Joshua Mastel — Photo courtesy www.joshuamastel.com

Live performances are always multi-sensory experiences; with acoustic music, we see and hear the performers. But listening to electronic music, the multi-sensory experience is felt in the body — the visceral impacts of electronic sounds, floor vibrations felt in the feet, lights (or the absence of them) changing the dimensions of the space, displacing or suspending the body.

But these sensations can also cause physical pain. These aren’t minuscule concerns; I couldn’t finish the concert and missed the second half, which included works by Fjóla Evans, Kitty Xiao, and Yanqi Chen performed by Dither Quartet. With a growing headache, listening to other audience members talk about their own discomfort, and watching ear plugs being handed out for the second half, I was frightened thinking about what I would experience for the rest of the concert. 

It’s a difficult balance to strike between composing music that is true to your narratives and intentions while understanding the experience of consuming it. As I sat through the first half, I was asking myself, “What will I miss if I plug my ears?” and “What will I suffer if I don’t?” Poorly balanced concerts using electronics can be hugely overstimulating, a wider symptom of the bombardment we face in the digital age. It’s easier to distress someone than move them, easier to aggravate than console. 

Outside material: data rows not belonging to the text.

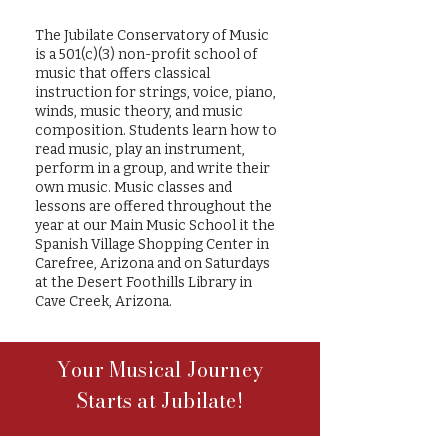
The Jubilate Conservatory of Music
is a 501(c)(3) non-profit school of
music that offers classical
instruction for strings, voice, piano,
winds, music theory, and music
composition. Students learn how to
read music, play an instrument,
perform in a group, and write their
own music. Music classes and
lessons are offered throughout the
year at our Main Music School it the
Spanish Village Shopping Center in
Carefree, Arizona and on Saturdays
at the Desert Foothills Library in
Cave Creek, Arizona.
Your Musical Journey
Starts at Jubilate!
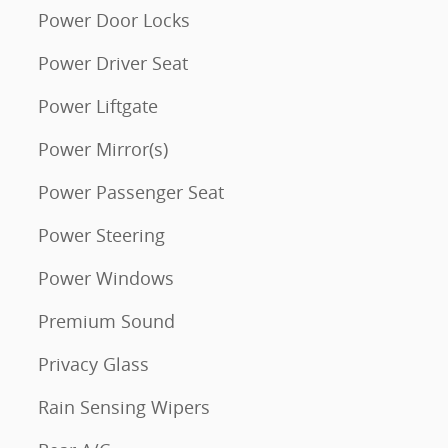
Power Door Locks
Power Driver Seat
Power Liftgate
Power Mirror(s)
Power Passenger Seat
Power Steering
Power Windows
Premium Sound
Privacy Glass
Rain Sensing Wipers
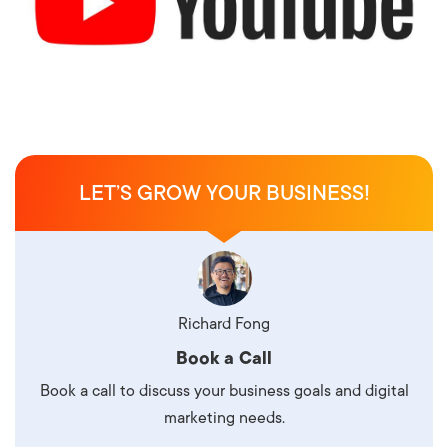
LET’S GROW YOUR BUSINESS!
Richard Fong
Book a Call
Book a call to discuss your business goals and digital
marketing needs.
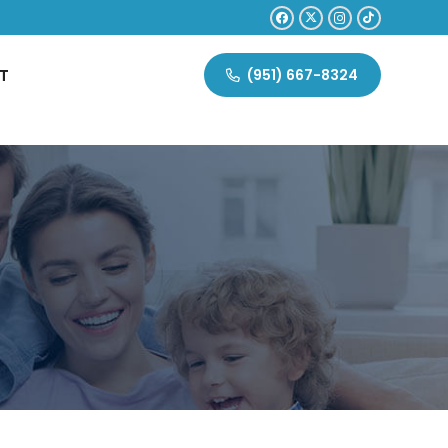
T
(951) 667-8324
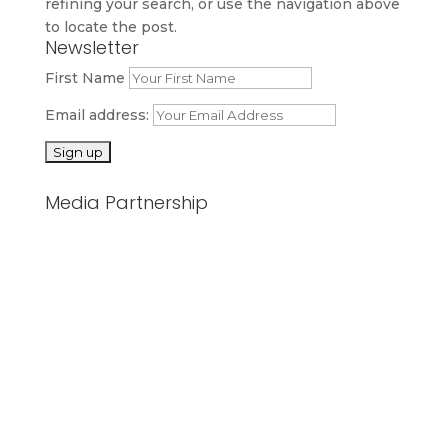
refining your search, or use the navigation above
to locate the post.
Newsletter
First Name
Email address:
Media Partnership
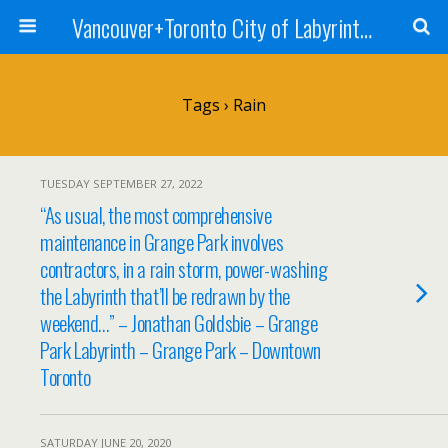
Vancouver+Toronto City of Labyrinths Project
Tags › Rain
TUESDAY SEPTEMBER 27, 2022
“As usual, the most comprehensive
maintenance in Grange Park involves
contractors, in a rain storm, power-washing
the Labyrinth that’ll be redrawn by the
weekend…” – Jonathan Goldsbie – Grange
Park Labyrinth – Grange Park – Downtown
Toronto
SATURDAY JUNE 20, 2020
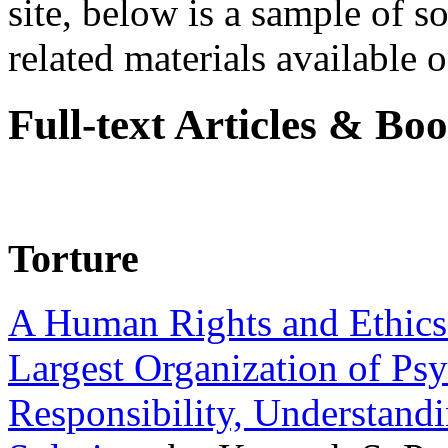
site, below is a sample of so
related materials available on
Full-text Articles & Bo
Torture
A Human Rights and Ethics 
Largest Organization of P
Responsibility, Understand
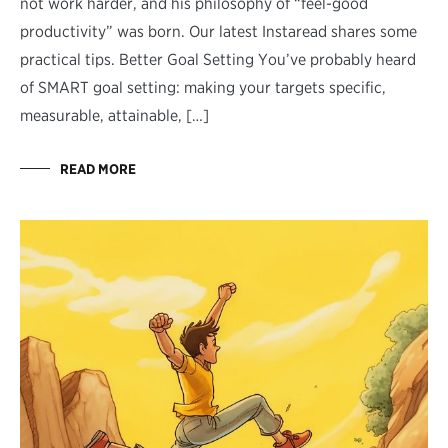
not work harder, and his philosophy of “feel-good
productivity” was born. Our latest Instaread shares some
practical tips. Better Goal Setting You’ve probably heard
of SMART goal setting: making your targets specific,
measurable, attainable, […]
READ MORE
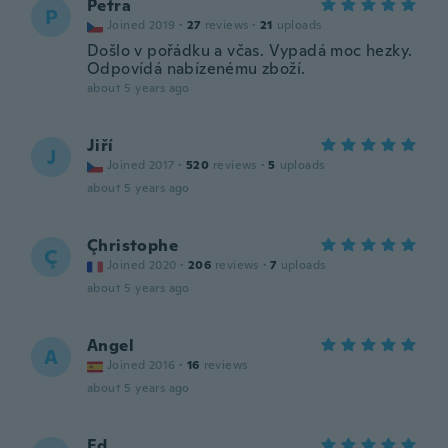
Petra
P
Joined 2019
·
27
reviews
·
21
uploads
Došlo v pořádku a včas. Vypadá moc hezky.
Odpovídá nabízenému zboží.
about 5 years ago
Jiří
J
Joined 2017
·
520
reviews
·
5
uploads
about 5 years ago
Çhristophe
Ç
Joined 2020
·
206
reviews
·
7
uploads
about 5 years ago
Angel
A
Joined 2016
·
16
reviews
about 5 years ago
Ed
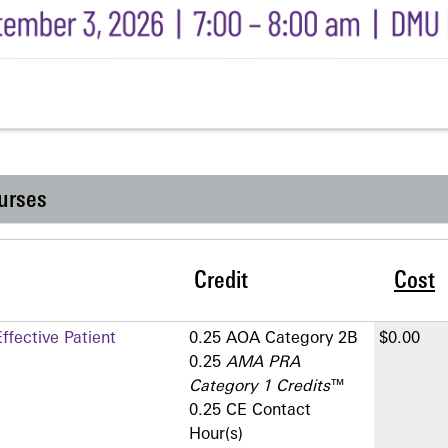
urses
Credit
Cost
fective Patient
0.25 AOA Category 2­B
$0.00
0.25
AMA PRA
Category 1 Credits
™
0.25 CE Contact
Hour(s)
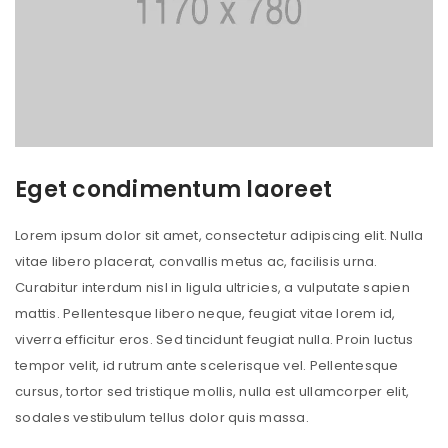
Eget condimentum laoreet
Lorem ipsum dolor sit amet, consectetur adipiscing elit. Nulla
vitae libero placerat, convallis metus ac, facilisis urna.
Curabitur interdum nisl in ligula ultricies, a vulputate sapien
mattis. Pellentesque libero neque, feugiat vitae lorem id,
viverra efficitur eros. Sed tincidunt feugiat nulla. Proin luctus
tempor velit, id rutrum ante scelerisque vel. Pellentesque
cursus, tortor sed tristique mollis, nulla est ullamcorper elit,
sodales vestibulum tellus dolor quis massa.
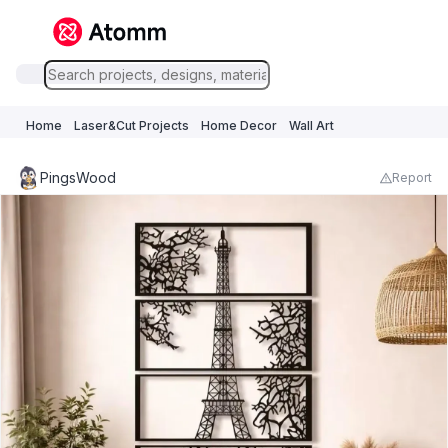
Home
Laser&Cut Projects
Home Decor
Wall Art
PingsWood
Report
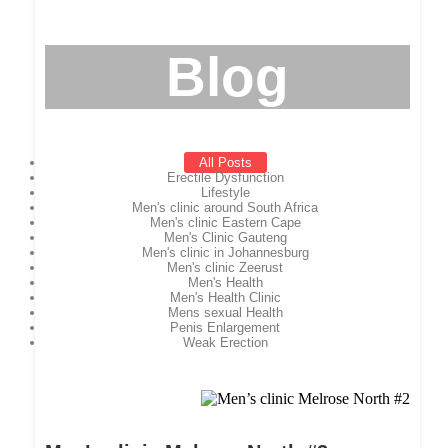
Blog
All Posts
Erectile Dysfunction
Lifestyle
Men's clinic around South Africa
Men's clinic Eastern Cape
Men's Clinic Gauteng
Men's clinic in Johannesburg
Men's clinic Zeerust
Men's Health
Men's Health Clinic
Mens sexual Health
Penis Enlargement
Weak Erection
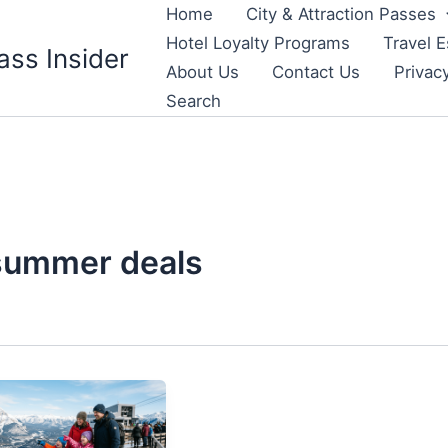
Home
City & Attraction Passes
Hotel Loyalty Programs
Travel E
ass Insider
About Us
Contact Us
Privac
Search
summer deals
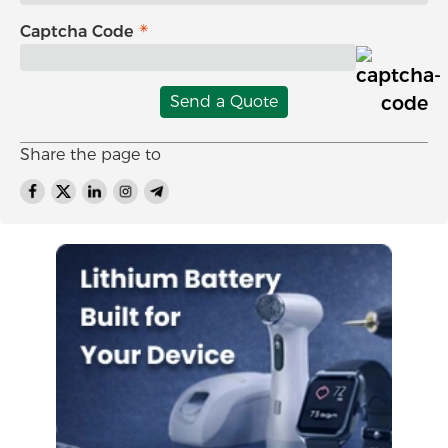
Captcha Code
Send a Quote
Share the page to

Each of the compositions were impressive in construction and presentation: Agosto’s meshing of strings and electronics, fusing them into one; Soumah’s thematic use of vibration and sensation, undergirding like a basso continuo, yet also a visual focal point; Mastel and Cadena’s prowess turning light into sound. The individual works were masterful in their own ways, but presented at this particular venue, in this particular order, they couldn’t be enjoyed. The venue and the programming have to be just as important as the music itself. With these considerations in mind, my hope is that experimental and contemporary classical music can elicit a larger scope of emotions and understanding rather than turning ears away from it altogether.